## PROVIDED ENTRIES
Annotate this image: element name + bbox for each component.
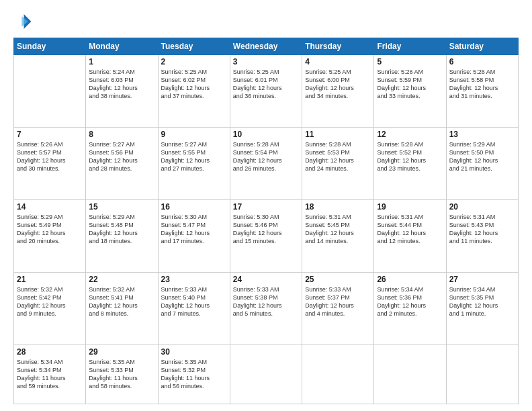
calendar-cell: 21Sunrise: 5:32 AMSunset: 5:42 PMDayligh… bbox=[14, 272, 86, 345]
day-number: 23 bbox=[161, 275, 227, 284]
calendar-cell: 22Sunrise: 5:32 AMSunset: 5:41 PMDayligh… bbox=[86, 272, 158, 345]
cell-info: Sunrise: 5:28 AMSunset: 5:54 PMDaylight:… bbox=[233, 140, 299, 173]
cell-info: Sunrise: 5:31 AMSunset: 5:43 PMDaylight:… bbox=[449, 213, 515, 246]
weekday-header-wednesday: Wednesday bbox=[230, 38, 302, 55]
calendar-cell: 11Sunrise: 5:28 AMSunset: 5:53 PMDayligh… bbox=[302, 127, 374, 199]
day-number: 16 bbox=[161, 202, 227, 212]
cell-info: Sunrise: 5:28 AMSunset: 5:53 PMDaylight:… bbox=[305, 140, 371, 173]
cell-info: Sunrise: 5:33 AMSunset: 5:40 PMDaylight:… bbox=[161, 285, 227, 318]
day-number: 3 bbox=[233, 57, 299, 66]
calendar-cell: 25Sunrise: 5:33 AMSunset: 5:37 PMDayligh… bbox=[302, 272, 374, 345]
calendar-week-5: 28Sunrise: 5:34 AMSunset: 5:34 PMDayligh… bbox=[14, 345, 519, 404]
calendar-cell: 2Sunrise: 5:25 AMSunset: 6:02 PMDaylight… bbox=[158, 55, 230, 128]
weekday-header-monday: Monday bbox=[86, 38, 158, 55]
day-number: 5 bbox=[377, 57, 443, 66]
cell-info: Sunrise: 5:29 AMSunset: 5:50 PMDaylight:… bbox=[449, 140, 515, 173]
cell-info: Sunrise: 5:25 AMSunset: 6:00 PMDaylight:… bbox=[305, 68, 371, 101]
logo bbox=[13, 12, 35, 31]
calendar-cell: 12Sunrise: 5:28 AMSunset: 5:52 PMDayligh… bbox=[374, 127, 446, 199]
cell-info: Sunrise: 5:35 AMSunset: 5:32 PMDaylight:… bbox=[161, 358, 227, 391]
day-number: 20 bbox=[449, 202, 515, 212]
calendar-cell: 29Sunrise: 5:35 AMSunset: 5:33 PMDayligh… bbox=[86, 345, 158, 404]
day-number: 30 bbox=[161, 347, 227, 357]
calendar-week-1: 1Sunrise: 5:24 AMSunset: 6:03 PMDaylight… bbox=[14, 55, 519, 128]
cell-info: Sunrise: 5:34 AMSunset: 5:34 PMDaylight:… bbox=[17, 358, 83, 391]
cell-info: Sunrise: 5:26 AMSunset: 5:58 PMDaylight:… bbox=[449, 68, 515, 101]
calendar-table: SundayMondayTuesdayWednesdayThursdayFrid… bbox=[13, 38, 519, 404]
day-number: 17 bbox=[233, 202, 299, 212]
cell-info: Sunrise: 5:35 AMSunset: 5:33 PMDaylight:… bbox=[89, 358, 154, 391]
logo-icon bbox=[13, 12, 32, 31]
weekday-header-thursday: Thursday bbox=[302, 38, 374, 55]
cell-info: Sunrise: 5:26 AMSunset: 5:59 PMDaylight:… bbox=[377, 68, 443, 101]
day-number: 11 bbox=[305, 130, 371, 139]
calendar-cell: 30Sunrise: 5:35 AMSunset: 5:32 PMDayligh… bbox=[158, 345, 230, 404]
calendar-cell: 19Sunrise: 5:31 AMSunset: 5:44 PMDayligh… bbox=[374, 199, 446, 272]
cell-info: Sunrise: 5:31 AMSunset: 5:44 PMDaylight:… bbox=[377, 213, 443, 246]
cell-info: Sunrise: 5:34 AMSunset: 5:36 PMDaylight:… bbox=[377, 285, 443, 318]
day-number: 4 bbox=[305, 57, 371, 66]
calendar-cell: 9Sunrise: 5:27 AMSunset: 5:55 PMDaylight… bbox=[158, 127, 230, 199]
cell-info: Sunrise: 5:33 AMSunset: 5:38 PMDaylight:… bbox=[233, 285, 299, 318]
calendar-cell bbox=[14, 55, 86, 128]
day-number: 27 bbox=[449, 275, 515, 284]
cell-info: Sunrise: 5:25 AMSunset: 6:01 PMDaylight:… bbox=[233, 68, 299, 101]
cell-info: Sunrise: 5:29 AMSunset: 5:48 PMDaylight:… bbox=[89, 213, 154, 246]
calendar-cell: 14Sunrise: 5:29 AMSunset: 5:49 PMDayligh… bbox=[14, 199, 86, 272]
calendar-cell bbox=[446, 345, 518, 404]
day-number: 29 bbox=[89, 347, 154, 357]
cell-info: Sunrise: 5:24 AMSunset: 6:03 PMDaylight:… bbox=[89, 68, 154, 101]
calendar-cell: 18Sunrise: 5:31 AMSunset: 5:45 PMDayligh… bbox=[302, 199, 374, 272]
calendar-cell bbox=[302, 345, 374, 404]
calendar-cell bbox=[374, 345, 446, 404]
calendar-cell: 20Sunrise: 5:31 AMSunset: 5:43 PMDayligh… bbox=[446, 199, 518, 272]
calendar-cell: 24Sunrise: 5:33 AMSunset: 5:38 PMDayligh… bbox=[230, 272, 302, 345]
calendar-header-row: SundayMondayTuesdayWednesdayThursdayFrid… bbox=[14, 38, 519, 55]
cell-info: Sunrise: 5:27 AMSunset: 5:56 PMDaylight:… bbox=[89, 140, 154, 173]
weekday-header-saturday: Saturday bbox=[446, 38, 518, 55]
day-number: 28 bbox=[17, 347, 83, 357]
calendar-cell: 5Sunrise: 5:26 AMSunset: 5:59 PMDaylight… bbox=[374, 55, 446, 128]
day-number: 12 bbox=[377, 130, 443, 139]
calendar-cell: 6Sunrise: 5:26 AMSunset: 5:58 PMDaylight… bbox=[446, 55, 518, 128]
calendar-week-2: 7Sunrise: 5:26 AMSunset: 5:57 PMDaylight… bbox=[14, 127, 519, 199]
cell-info: Sunrise: 5:32 AMSunset: 5:41 PMDaylight:… bbox=[89, 285, 154, 318]
day-number: 1 bbox=[89, 57, 154, 66]
day-number: 21 bbox=[17, 275, 83, 284]
calendar-cell: 23Sunrise: 5:33 AMSunset: 5:40 PMDayligh… bbox=[158, 272, 230, 345]
day-number: 13 bbox=[449, 130, 515, 139]
calendar-cell: 27Sunrise: 5:34 AMSunset: 5:35 PMDayligh… bbox=[446, 272, 518, 345]
cell-info: Sunrise: 5:34 AMSunset: 5:35 PMDaylight:… bbox=[449, 285, 515, 318]
cell-info: Sunrise: 5:33 AMSunset: 5:37 PMDaylight:… bbox=[305, 285, 371, 318]
calendar-cell: 3Sunrise: 5:25 AMSunset: 6:01 PMDaylight… bbox=[230, 55, 302, 128]
cell-info: Sunrise: 5:27 AMSunset: 5:55 PMDaylight:… bbox=[161, 140, 227, 173]
calendar-week-3: 14Sunrise: 5:29 AMSunset: 5:49 PMDayligh… bbox=[14, 199, 519, 272]
day-number: 7 bbox=[17, 130, 83, 139]
cell-info: Sunrise: 5:32 AMSunset: 5:42 PMDaylight:… bbox=[17, 285, 83, 318]
calendar-cell: 4Sunrise: 5:25 AMSunset: 6:00 PMDaylight… bbox=[302, 55, 374, 128]
calendar-cell: 13Sunrise: 5:29 AMSunset: 5:50 PMDayligh… bbox=[446, 127, 518, 199]
day-number: 26 bbox=[377, 275, 443, 284]
weekday-header-tuesday: Tuesday bbox=[158, 38, 230, 55]
calendar-cell: 15Sunrise: 5:29 AMSunset: 5:48 PMDayligh… bbox=[86, 199, 158, 272]
day-number: 9 bbox=[161, 130, 227, 139]
cell-info: Sunrise: 5:29 AMSunset: 5:49 PMDaylight:… bbox=[17, 213, 83, 246]
day-number: 10 bbox=[233, 130, 299, 139]
day-number: 25 bbox=[305, 275, 371, 284]
cell-info: Sunrise: 5:31 AMSunset: 5:45 PMDaylight:… bbox=[305, 213, 371, 246]
header bbox=[13, 12, 519, 31]
calendar-cell: 1Sunrise: 5:24 AMSunset: 6:03 PMDaylight… bbox=[86, 55, 158, 128]
calendar-cell: 8Sunrise: 5:27 AMSunset: 5:56 PMDaylight… bbox=[86, 127, 158, 199]
cell-info: Sunrise: 5:26 AMSunset: 5:57 PMDaylight:… bbox=[17, 140, 83, 173]
day-number: 15 bbox=[89, 202, 154, 212]
calendar-page: SundayMondayTuesdayWednesdayThursdayFrid… bbox=[0, 0, 532, 411]
day-number: 22 bbox=[89, 275, 154, 284]
calendar-week-4: 21Sunrise: 5:32 AMSunset: 5:42 PMDayligh… bbox=[14, 272, 519, 345]
calendar-cell: 28Sunrise: 5:34 AMSunset: 5:34 PMDayligh… bbox=[14, 345, 86, 404]
calendar-cell bbox=[230, 345, 302, 404]
cell-info: Sunrise: 5:25 AMSunset: 6:02 PMDaylight:… bbox=[161, 68, 227, 101]
cell-info: Sunrise: 5:28 AMSunset: 5:52 PMDaylight:… bbox=[377, 140, 443, 173]
weekday-header-friday: Friday bbox=[374, 38, 446, 55]
day-number: 18 bbox=[305, 202, 371, 212]
cell-info: Sunrise: 5:30 AMSunset: 5:47 PMDaylight:… bbox=[161, 213, 227, 246]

## EXERCISE INSTRUCTIONS
Which lines of the data include the word "SundayMondayTuesdayWednesdayThursdayFrid"? Copy each one.

## EXERCISE RESPONSE
calendar-table: SundayMondayTuesdayWednesdayThursdayFrid… bbox=[13, 38, 519, 404]
calendar-header-row: SundayMondayTuesdayWednesdayThursdayFrid… bbox=[14, 38, 519, 55]
calendar-page: SundayMondayTuesdayWednesdayThursdayFrid… bbox=[0, 0, 532, 411]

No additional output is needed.